-- Opening Marker --
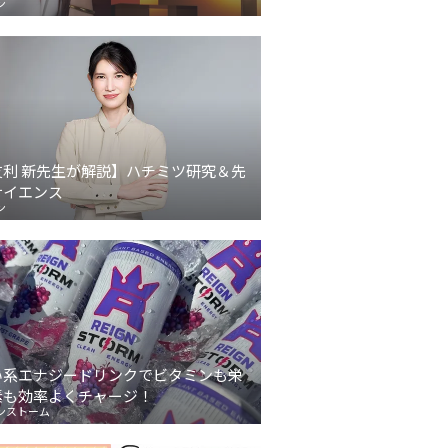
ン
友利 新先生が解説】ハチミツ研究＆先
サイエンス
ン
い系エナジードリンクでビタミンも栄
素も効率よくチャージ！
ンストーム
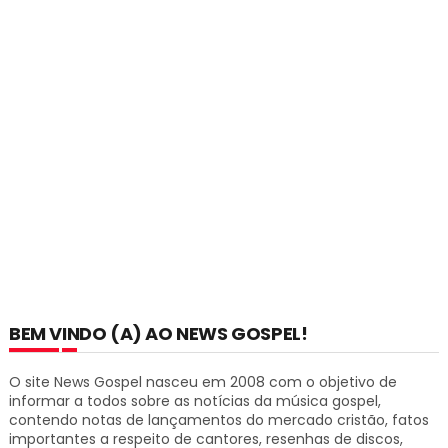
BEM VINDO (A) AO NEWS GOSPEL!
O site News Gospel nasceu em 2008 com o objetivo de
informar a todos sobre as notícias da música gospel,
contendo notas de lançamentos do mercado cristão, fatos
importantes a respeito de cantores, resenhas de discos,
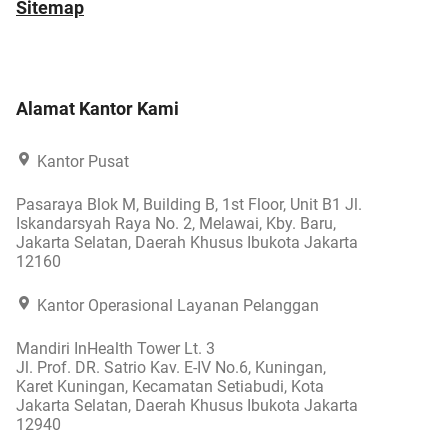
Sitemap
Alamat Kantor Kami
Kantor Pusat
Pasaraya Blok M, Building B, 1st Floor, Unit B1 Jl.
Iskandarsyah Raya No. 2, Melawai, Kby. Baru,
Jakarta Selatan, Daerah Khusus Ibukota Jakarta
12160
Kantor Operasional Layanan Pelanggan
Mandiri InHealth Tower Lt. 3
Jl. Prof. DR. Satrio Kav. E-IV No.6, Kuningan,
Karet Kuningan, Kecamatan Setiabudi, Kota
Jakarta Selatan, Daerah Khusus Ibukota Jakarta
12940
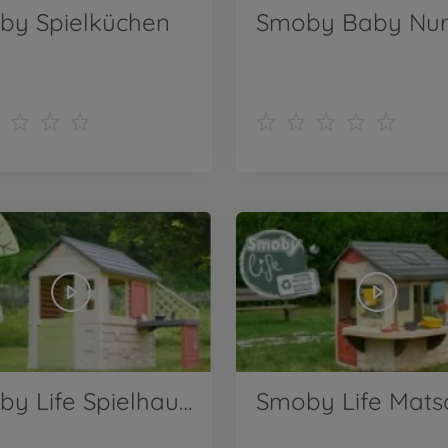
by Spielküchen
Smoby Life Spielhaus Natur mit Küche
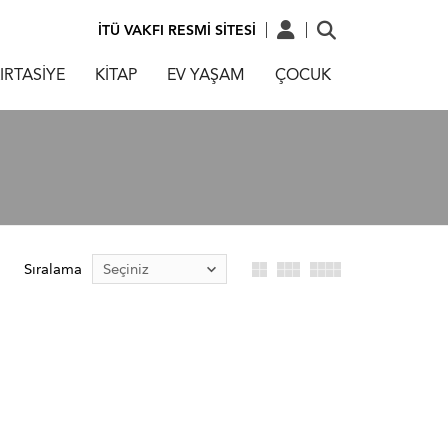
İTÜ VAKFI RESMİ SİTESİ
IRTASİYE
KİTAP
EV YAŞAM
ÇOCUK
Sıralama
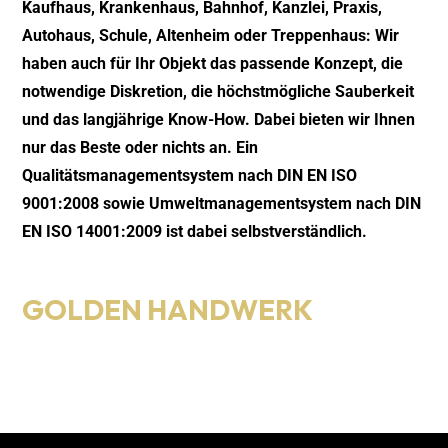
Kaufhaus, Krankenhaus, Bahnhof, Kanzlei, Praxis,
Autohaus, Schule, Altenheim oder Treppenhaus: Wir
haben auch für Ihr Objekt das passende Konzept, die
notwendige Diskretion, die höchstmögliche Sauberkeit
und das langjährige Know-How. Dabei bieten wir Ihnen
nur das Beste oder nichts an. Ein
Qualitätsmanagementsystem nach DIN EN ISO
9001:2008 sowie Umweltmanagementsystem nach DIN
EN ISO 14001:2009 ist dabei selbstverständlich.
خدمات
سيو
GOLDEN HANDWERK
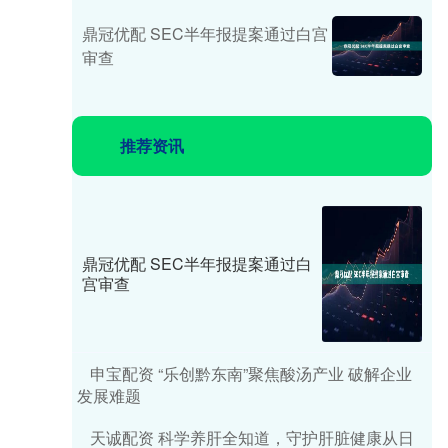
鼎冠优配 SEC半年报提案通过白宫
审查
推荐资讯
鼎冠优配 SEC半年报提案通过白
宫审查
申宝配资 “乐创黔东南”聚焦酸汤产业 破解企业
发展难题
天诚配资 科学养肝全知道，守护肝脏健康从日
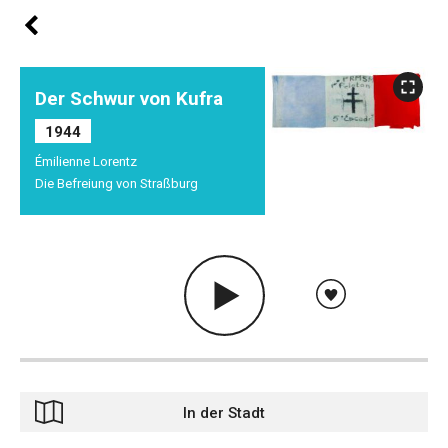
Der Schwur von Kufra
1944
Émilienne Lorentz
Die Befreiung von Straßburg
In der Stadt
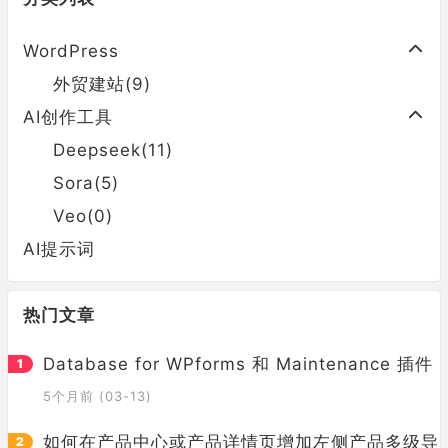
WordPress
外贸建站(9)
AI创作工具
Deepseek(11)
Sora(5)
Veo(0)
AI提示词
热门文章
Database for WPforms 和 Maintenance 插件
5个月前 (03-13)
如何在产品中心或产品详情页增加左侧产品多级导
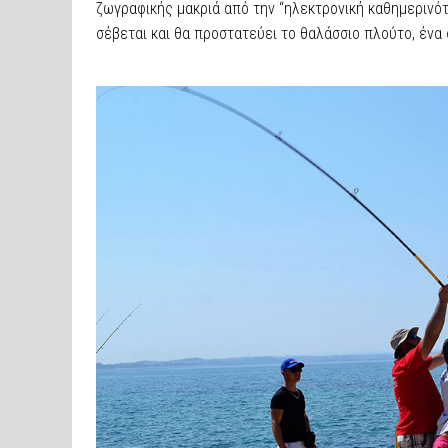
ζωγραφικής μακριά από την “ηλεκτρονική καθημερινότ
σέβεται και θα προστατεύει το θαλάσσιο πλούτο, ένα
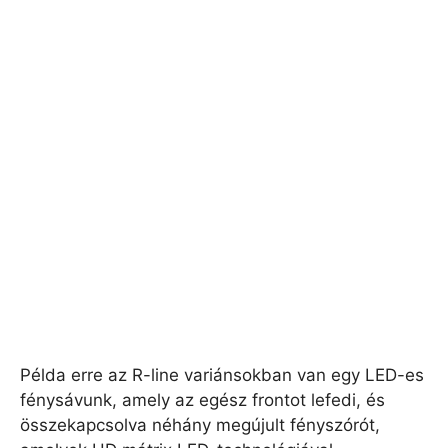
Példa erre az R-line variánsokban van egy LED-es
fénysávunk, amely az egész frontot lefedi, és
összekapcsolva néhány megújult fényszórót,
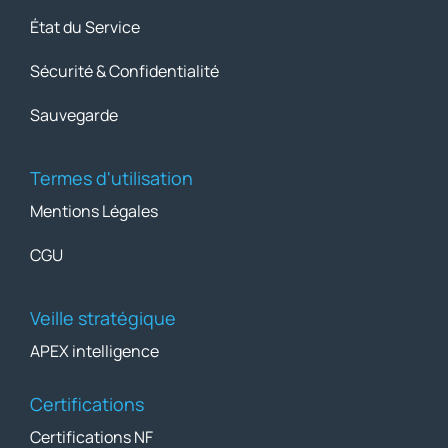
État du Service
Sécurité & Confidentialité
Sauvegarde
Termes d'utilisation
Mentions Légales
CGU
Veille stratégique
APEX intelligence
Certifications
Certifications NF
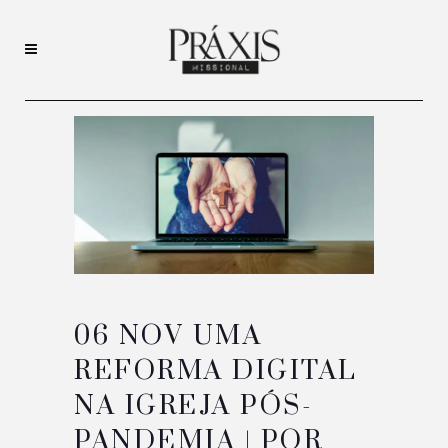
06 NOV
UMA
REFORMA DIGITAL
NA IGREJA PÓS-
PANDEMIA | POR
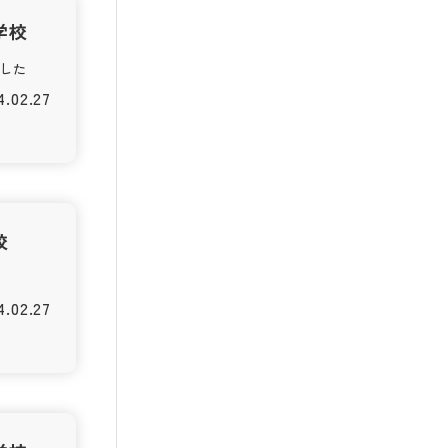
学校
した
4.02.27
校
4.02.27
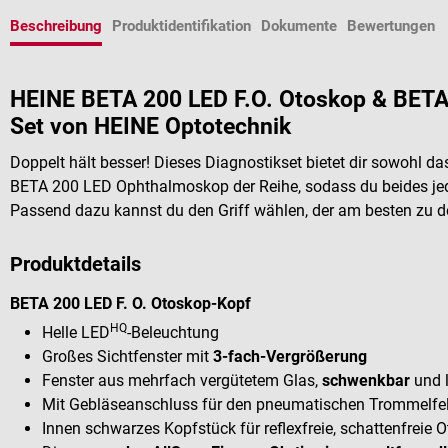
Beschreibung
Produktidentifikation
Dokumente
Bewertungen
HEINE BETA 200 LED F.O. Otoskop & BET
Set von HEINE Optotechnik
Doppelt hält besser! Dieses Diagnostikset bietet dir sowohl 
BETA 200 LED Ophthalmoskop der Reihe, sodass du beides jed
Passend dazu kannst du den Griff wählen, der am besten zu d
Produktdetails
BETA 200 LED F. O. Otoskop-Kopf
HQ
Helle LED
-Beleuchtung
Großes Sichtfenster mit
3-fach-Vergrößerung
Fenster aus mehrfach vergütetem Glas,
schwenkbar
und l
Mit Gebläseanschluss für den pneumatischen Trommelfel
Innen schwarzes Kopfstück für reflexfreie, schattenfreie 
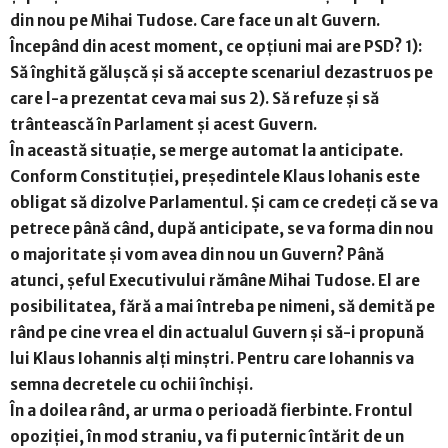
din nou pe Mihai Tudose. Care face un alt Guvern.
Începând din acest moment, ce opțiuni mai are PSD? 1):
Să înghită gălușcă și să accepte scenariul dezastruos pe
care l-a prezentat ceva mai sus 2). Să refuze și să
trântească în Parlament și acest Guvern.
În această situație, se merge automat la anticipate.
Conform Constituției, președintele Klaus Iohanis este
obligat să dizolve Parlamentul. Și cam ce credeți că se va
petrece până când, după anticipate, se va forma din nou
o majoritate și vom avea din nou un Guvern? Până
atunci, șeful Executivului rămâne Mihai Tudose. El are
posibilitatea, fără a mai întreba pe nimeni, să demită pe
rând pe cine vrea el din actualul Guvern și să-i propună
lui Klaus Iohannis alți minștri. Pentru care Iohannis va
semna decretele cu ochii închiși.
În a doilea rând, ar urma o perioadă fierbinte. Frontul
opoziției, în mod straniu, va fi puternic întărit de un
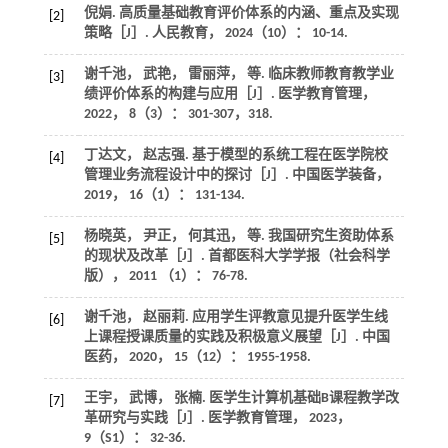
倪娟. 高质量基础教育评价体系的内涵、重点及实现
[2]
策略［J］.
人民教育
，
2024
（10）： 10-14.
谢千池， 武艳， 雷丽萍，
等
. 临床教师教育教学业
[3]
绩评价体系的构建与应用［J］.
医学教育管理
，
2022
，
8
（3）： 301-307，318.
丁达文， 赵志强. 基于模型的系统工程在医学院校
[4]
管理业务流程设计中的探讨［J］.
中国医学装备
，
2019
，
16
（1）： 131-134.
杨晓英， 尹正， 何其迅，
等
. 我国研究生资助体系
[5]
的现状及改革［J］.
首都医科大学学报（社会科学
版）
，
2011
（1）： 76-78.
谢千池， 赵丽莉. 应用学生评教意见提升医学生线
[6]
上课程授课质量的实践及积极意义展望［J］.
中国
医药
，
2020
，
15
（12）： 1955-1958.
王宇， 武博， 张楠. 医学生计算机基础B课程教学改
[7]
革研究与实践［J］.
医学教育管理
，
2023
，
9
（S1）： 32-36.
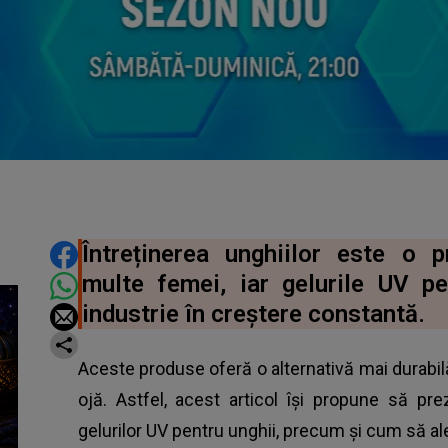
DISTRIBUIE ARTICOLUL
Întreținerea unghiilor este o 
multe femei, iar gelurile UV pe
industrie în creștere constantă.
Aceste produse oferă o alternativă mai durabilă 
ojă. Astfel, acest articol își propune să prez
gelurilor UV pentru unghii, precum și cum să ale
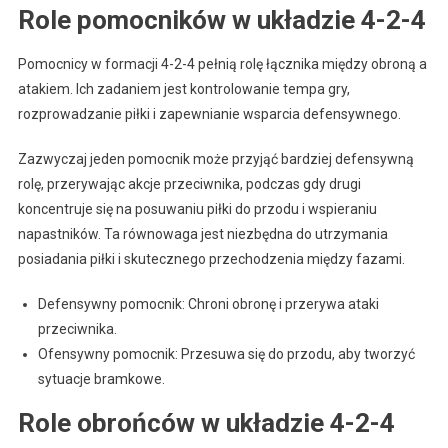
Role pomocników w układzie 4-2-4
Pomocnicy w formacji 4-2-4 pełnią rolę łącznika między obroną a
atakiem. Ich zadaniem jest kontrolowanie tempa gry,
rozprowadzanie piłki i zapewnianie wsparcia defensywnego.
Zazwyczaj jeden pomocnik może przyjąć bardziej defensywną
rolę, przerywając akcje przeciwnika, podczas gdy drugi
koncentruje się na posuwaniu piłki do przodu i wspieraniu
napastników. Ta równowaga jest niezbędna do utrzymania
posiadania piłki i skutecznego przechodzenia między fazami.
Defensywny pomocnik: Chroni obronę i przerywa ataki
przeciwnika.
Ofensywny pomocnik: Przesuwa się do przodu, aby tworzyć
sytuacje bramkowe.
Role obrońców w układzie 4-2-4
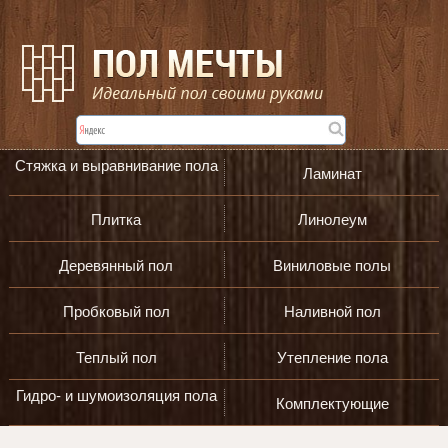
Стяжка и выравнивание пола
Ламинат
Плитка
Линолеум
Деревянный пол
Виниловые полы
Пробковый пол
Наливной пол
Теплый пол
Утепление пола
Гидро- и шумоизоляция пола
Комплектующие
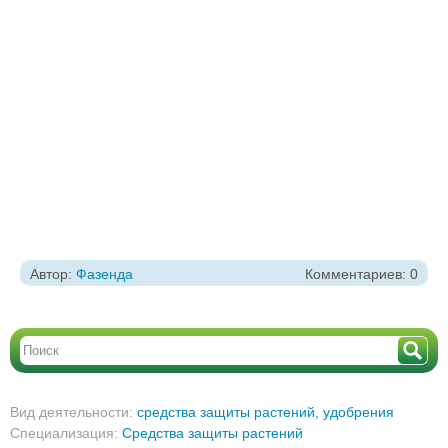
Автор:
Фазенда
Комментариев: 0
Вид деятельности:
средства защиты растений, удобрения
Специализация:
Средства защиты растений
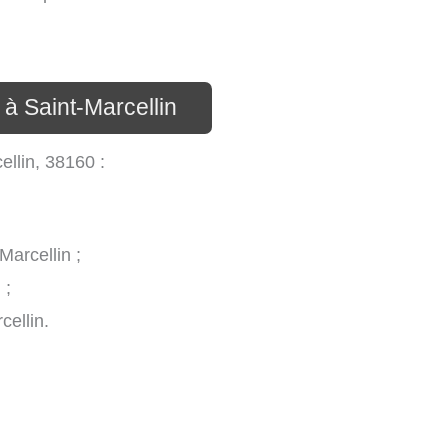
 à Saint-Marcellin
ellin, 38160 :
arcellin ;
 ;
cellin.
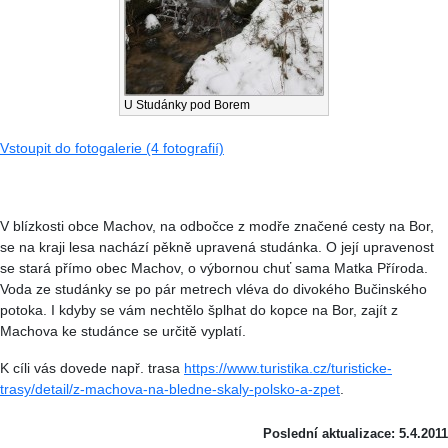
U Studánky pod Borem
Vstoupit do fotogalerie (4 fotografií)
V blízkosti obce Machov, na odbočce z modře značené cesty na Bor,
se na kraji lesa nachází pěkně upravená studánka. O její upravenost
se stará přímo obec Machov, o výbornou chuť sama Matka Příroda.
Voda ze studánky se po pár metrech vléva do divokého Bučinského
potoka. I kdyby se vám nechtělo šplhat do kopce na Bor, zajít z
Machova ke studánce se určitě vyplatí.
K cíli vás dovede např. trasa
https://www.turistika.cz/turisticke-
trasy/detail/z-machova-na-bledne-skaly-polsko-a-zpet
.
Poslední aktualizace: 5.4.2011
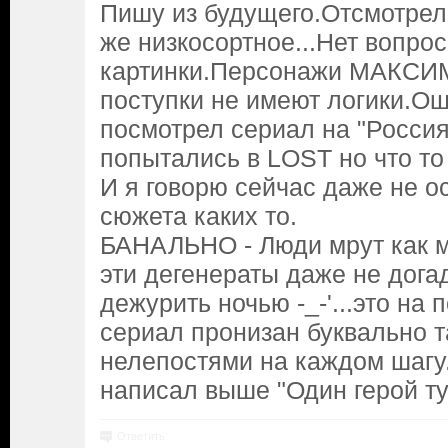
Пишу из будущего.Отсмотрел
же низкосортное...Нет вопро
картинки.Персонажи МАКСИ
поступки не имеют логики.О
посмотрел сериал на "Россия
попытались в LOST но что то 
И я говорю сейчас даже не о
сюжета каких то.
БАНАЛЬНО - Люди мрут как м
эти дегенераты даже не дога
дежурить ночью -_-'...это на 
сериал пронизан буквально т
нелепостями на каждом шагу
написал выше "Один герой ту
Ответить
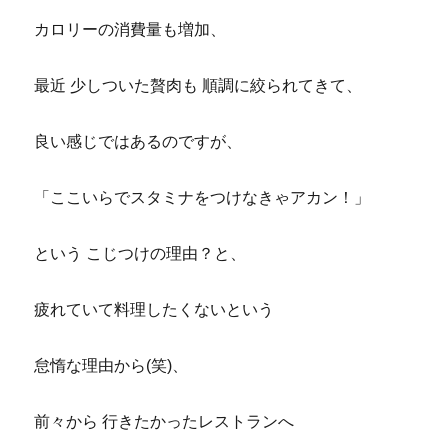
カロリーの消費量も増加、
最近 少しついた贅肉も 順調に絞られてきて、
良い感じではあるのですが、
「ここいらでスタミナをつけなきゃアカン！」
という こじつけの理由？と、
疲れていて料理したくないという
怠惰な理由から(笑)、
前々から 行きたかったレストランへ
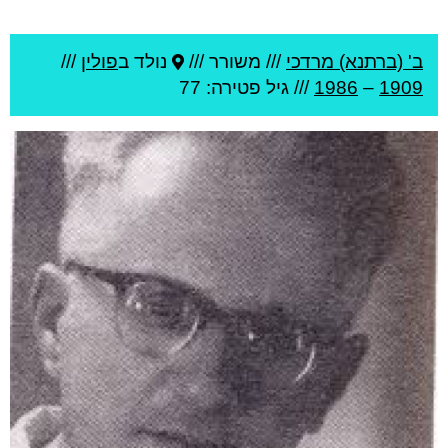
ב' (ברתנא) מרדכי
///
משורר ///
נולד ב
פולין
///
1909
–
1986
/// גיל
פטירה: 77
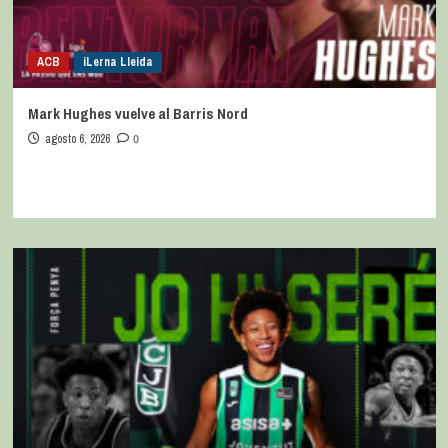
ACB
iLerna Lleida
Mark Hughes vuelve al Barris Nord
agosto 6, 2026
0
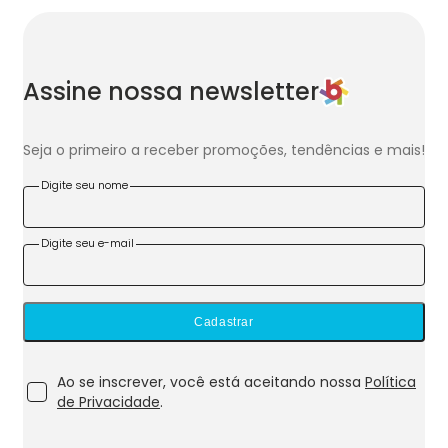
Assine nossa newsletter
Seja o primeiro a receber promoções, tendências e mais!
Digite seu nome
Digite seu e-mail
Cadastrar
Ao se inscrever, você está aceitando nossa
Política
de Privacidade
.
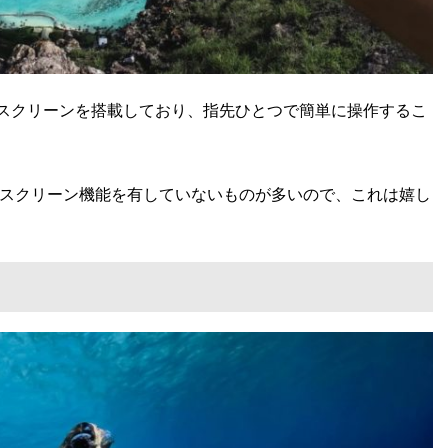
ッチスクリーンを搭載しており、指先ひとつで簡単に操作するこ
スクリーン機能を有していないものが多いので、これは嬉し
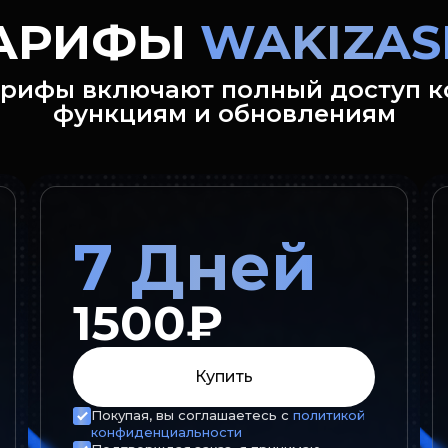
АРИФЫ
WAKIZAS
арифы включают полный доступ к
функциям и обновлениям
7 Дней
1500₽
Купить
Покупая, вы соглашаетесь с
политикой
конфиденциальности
-- Closing Marker --
Task>
Exactly and only the lines from the top of the records down to the line containing "haben auch für" should be transcribed, please, without the pictures.

Result below>
ン
友利 新先生が解説】ハチミツ研究＆先
サイエンス
ン
い系エナジードリンクでビタミンも栄
素も効率よくチャージ！
ンストーム
BEM VINDO (A) AO NEWS GOSPEL!
O site News Gospel nasceu em 2008 com o objetivo de
informar a todos sobre as notícias da música gospel,
contendo notas de lançamentos do mercado cristão, fatos
importantes a respeito de cantores, resenhas de discos,
Sitemap
Alamat Kantor Kami
Kantor Pusat
Pasaraya Blok M, Building B, 1st Floor, Unit B1 Jl.
Iskandarsyah Raya No. 2, Melawai, Kby. Baru,
Jakarta Selatan, Daerah Khusus Ibukota Jakarta
12160
Kantor Operasional Layanan Pelanggan
Mandiri InHealth Tower Lt. 3
Jl. Prof. DR. Satrio Kav. E-IV No.6, Kuningan,
Karet Kuningan, Kecamatan Setiabudi, Kota
Jakarta Selatan, Daerah Khusus Ibukota Jakarta
12940
by Spielküchen
Smoby Life Spielhaus Natur mit Küche
İTÜ VAKFI RESMİ SİTESİ
IRTASİYE
KİTAP
EV YAŞAM
ÇOCUK
Sıralama
Kaufhaus, Krankenhaus, Bahnhof, Kanzlei, Praxis,
Autohaus, Schule, Altenheim oder Treppenhaus: Wir
haben auch für Ihr Objekt das passende Konzept, die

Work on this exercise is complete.